As the sector of e-commerce have been evolving drastically in recent years, understanding and predicting customer behavior has become essential for business owners. This research aims to overcome the issues involved in e-commerce through predicting and analyzing purchases, cart abandonment, understanding the seasonality impact on conversion rates, carrying out an in-depth clickstream analysis, customer lifetime value (CLV) estimation and lastly, predicting future monthly sales. These concerns have a huge impact on income generation and customer retention. However, they are challenging because of the sophisticated and dynamic nature of online buying behaviours.
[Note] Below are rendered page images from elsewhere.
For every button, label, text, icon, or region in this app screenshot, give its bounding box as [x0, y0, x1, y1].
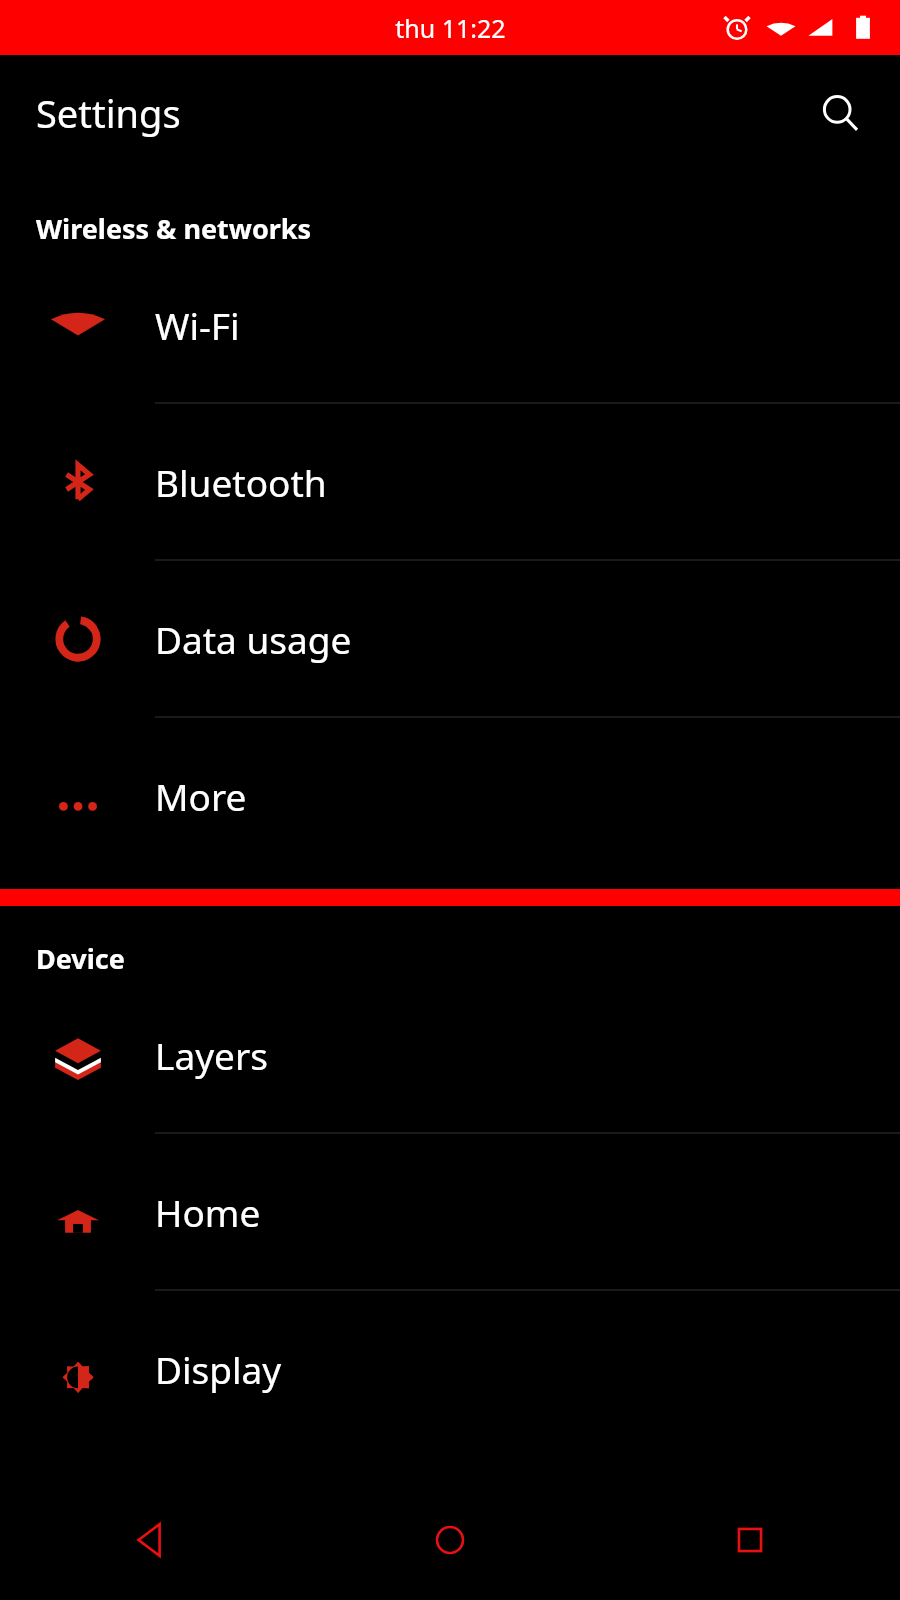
- button[interactable]: Bluetooth: [0, 404, 900, 559]
- button[interactable]: Home: [0, 1134, 900, 1289]
- staticText: thu 11:22: [395, 11, 506, 45]
- button[interactable]: More: [0, 718, 900, 873]
- staticText: Bluetooth: [155, 457, 327, 507]
- staticText: Wi-Fi: [155, 300, 240, 350]
- button[interactable]: Home: [300, 1480, 600, 1600]
- staticText: More: [155, 771, 247, 821]
- staticText: Device: [36, 940, 125, 977]
- button[interactable]: Data usage: [0, 561, 900, 716]
- staticText: Home: [155, 1187, 261, 1237]
- button[interactable]: Back: [0, 1480, 300, 1600]
- staticText: Data usage: [155, 614, 352, 664]
- staticText: Settings: [36, 87, 181, 139]
- button[interactable]: Recent apps: [600, 1480, 900, 1600]
- button[interactable]: Layers: [0, 977, 900, 1132]
- staticText: Layers: [155, 1030, 268, 1080]
- staticText: Display: [155, 1344, 282, 1394]
- staticText: Wireless & networks: [36, 210, 312, 247]
- button[interactable]: Wi-Fi: [0, 247, 900, 402]
- button[interactable]: Display: [0, 1291, 900, 1446]
- button[interactable]: Search: [810, 83, 870, 143]
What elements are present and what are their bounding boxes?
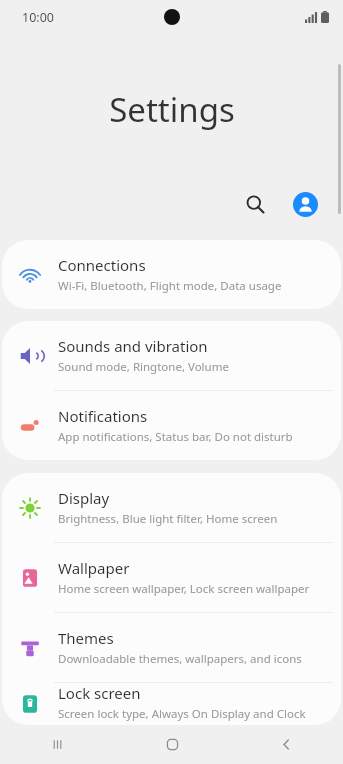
staticText: Display [58, 488, 110, 508]
staticText: Home screen wallpaper, Lock screen wallp… [58, 581, 310, 597]
button[interactable]: Themes [2, 613, 341, 683]
button[interactable]: Lock screen [2, 683, 341, 725]
staticText: App notifications, Status bar, Do not di… [58, 429, 293, 445]
staticText: Connections [58, 255, 146, 275]
button[interactable]: Search [235, 184, 275, 224]
button[interactable]: Notifications [2, 391, 341, 460]
staticText: Screen lock type, Always On Display and … [58, 706, 325, 725]
staticText: Downloadable themes, wallpapers, and ico… [58, 651, 302, 667]
staticText: Brightness, Blue light filter, Home scre… [58, 511, 278, 527]
button[interactable]: Display [2, 473, 341, 543]
staticText: Sounds and vibration [58, 336, 208, 356]
button[interactable]: Recents [0, 725, 115, 764]
staticText: Sound mode, Ringtone, Volume [58, 359, 229, 375]
button[interactable]: Home [115, 725, 229, 764]
button[interactable]: Sounds and vibration [2, 321, 341, 391]
staticText: Wallpaper [58, 558, 130, 578]
staticText: Themes [58, 628, 114, 648]
staticText: 10:00 [22, 9, 54, 26]
staticText: Settings [109, 87, 235, 132]
button[interactable]: Wallpaper [2, 543, 341, 613]
button[interactable]: Connections [2, 240, 341, 309]
staticText: Notifications [58, 406, 148, 426]
staticText: Wi-Fi, Bluetooth, Flight mode, Data usag… [58, 278, 282, 294]
staticText: Lock screen [58, 683, 141, 703]
button[interactable]: Account [285, 184, 325, 224]
button[interactable]: Back [229, 725, 343, 764]
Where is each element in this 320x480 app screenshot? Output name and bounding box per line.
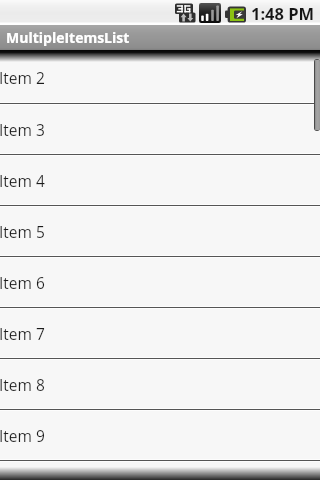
button[interactable]: Item 4 <box>0 155 320 206</box>
staticText: Item 3 <box>0 119 45 140</box>
staticText: Item 7 <box>0 323 45 344</box>
button[interactable]: Item 10 <box>0 461 320 480</box>
staticText: Item 8 <box>0 374 45 395</box>
button[interactable]: Item 9 <box>0 410 320 461</box>
button[interactable]: Item 6 <box>0 257 320 308</box>
button[interactable]: Item 3 <box>0 104 320 155</box>
staticText: Item 9 <box>0 425 45 446</box>
staticText: Item 5 <box>0 221 45 242</box>
button[interactable]: Item 2 <box>0 50 320 104</box>
button[interactable]: Item 7 <box>0 308 320 359</box>
staticText: Item 10 <box>0 476 54 480</box>
staticText: Item 2 <box>0 67 45 88</box>
staticText: MultipleItemsList <box>6 28 130 47</box>
button[interactable]: Item 5 <box>0 206 320 257</box>
staticText: 1:48 PM <box>251 2 315 24</box>
staticText: Item 6 <box>0 272 45 293</box>
button[interactable]: Item 8 <box>0 359 320 410</box>
staticText: Item 4 <box>0 170 45 191</box>
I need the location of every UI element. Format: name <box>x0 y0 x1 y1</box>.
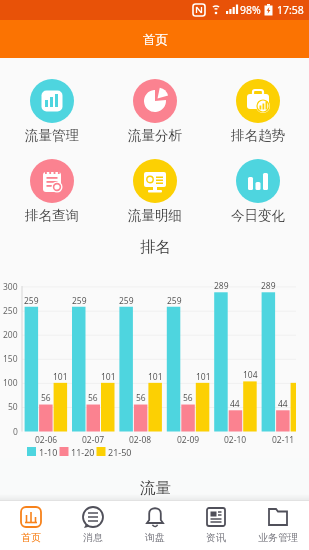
staticText: 259 <box>72 295 87 307</box>
staticText: 首页 <box>143 32 168 48</box>
button[interactable]: 消息 <box>62 501 124 550</box>
staticText: 56 <box>136 392 146 404</box>
staticText: 259 <box>24 295 39 307</box>
staticText: 今日变化 <box>231 207 285 224</box>
staticText: 250 <box>3 305 18 317</box>
staticText: 首页 <box>21 531 41 544</box>
staticText: 101 <box>53 371 68 383</box>
staticText: 200 <box>3 329 18 341</box>
staticText: 流量 <box>140 478 171 498</box>
staticText: 300 <box>3 281 18 293</box>
staticText: 289 <box>261 280 276 292</box>
staticText: 101 <box>148 371 163 383</box>
button[interactable]: 首页 <box>0 501 62 550</box>
staticText: 150 <box>3 353 18 365</box>
staticText: 56 <box>183 392 193 404</box>
button[interactable] <box>7 79 97 145</box>
staticText: 0 <box>13 426 18 438</box>
staticText: 02-09 <box>177 434 200 446</box>
staticText: 业务管理 <box>258 531 298 544</box>
staticText: 44 <box>230 398 240 410</box>
staticText: 流量明细 <box>128 207 182 224</box>
button[interactable] <box>7 159 97 225</box>
staticText: 02-06 <box>35 434 58 446</box>
staticText: 询盘 <box>145 531 165 544</box>
staticText: 02-10 <box>224 434 247 446</box>
staticText: 100 <box>3 377 18 389</box>
staticText: 289 <box>214 280 229 292</box>
button[interactable] <box>213 159 303 225</box>
button[interactable] <box>110 79 200 145</box>
staticText: 1-10 <box>39 446 58 458</box>
staticText: 21-50 <box>108 446 132 458</box>
staticText: 消息 <box>83 531 103 544</box>
staticText: 56 <box>88 392 98 404</box>
staticText: 排名查询 <box>25 207 79 224</box>
staticText: 101 <box>101 371 116 383</box>
staticText: 排名趋势 <box>231 127 285 144</box>
staticText: 02-11 <box>272 434 295 446</box>
button[interactable] <box>110 159 200 225</box>
staticText: 排名 <box>140 237 171 257</box>
staticText: 259 <box>167 295 182 307</box>
staticText: 02-08 <box>129 434 152 446</box>
staticText: 259 <box>119 295 134 307</box>
staticText: 11-20 <box>71 446 95 458</box>
staticText: 44 <box>278 398 288 410</box>
staticText: 50 <box>8 401 18 413</box>
staticText: 104 <box>243 369 258 381</box>
button[interactable]: 业务管理 <box>247 501 309 550</box>
staticText: 98% <box>240 3 261 17</box>
staticText: 56 <box>41 392 51 404</box>
staticText: 101 <box>196 371 211 383</box>
staticText: 流量管理 <box>25 127 79 144</box>
button[interactable]: 资讯 <box>185 501 247 550</box>
staticText: 02-07 <box>82 434 105 446</box>
button[interactable]: 询盘 <box>124 501 186 550</box>
staticText: 17:58 <box>277 3 304 17</box>
button[interactable] <box>213 79 303 145</box>
staticText: 资讯 <box>206 531 226 544</box>
staticText: 流量分析 <box>128 127 182 144</box>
This research is motivated by the critical requirement to improve predictive analytics in e-commerce. Doing so can lead to more personalised and successful marketing strategies, resulting in higher conversion rates and increased consumer success. The dataset used for this study is "Online Shopper's Intention", provided on the UCI Machine Learning Repository. In this research, supervised learning methods such as Random Forest, XGBoost, and Logistic Regression were used for purchase prediction, and deep learning models including an ensemble of Long Short-Term Memory (LSTM-RF) model, and Bi-LSTM were developed for predicting and analysing cart abandonment. These models were improved using hyperparameter tuning, and then it proceeded to test for performance based on the metrics including accuracy, precision, recall, F1 score, and ROC-AUC. Checking if seasonality affects the conversion rates involved analyzing weekends, special days like bank holidays, months and other factors effect on revenue. An in-depth clickstream data analysis was performed to see if the time spent on a particular page has an effect on the conversion rate. Customer Lifetime Value (CLV) analysis was performed to understand about customer retention and Time Series Analysis was performed to predict future monthly sales. The results of these analysis provide business owners good insights to better understand the intricate nature of customer behaviour, to carry out personalised marketing strategies that will increase customer satisfaction and the overall revenue generation.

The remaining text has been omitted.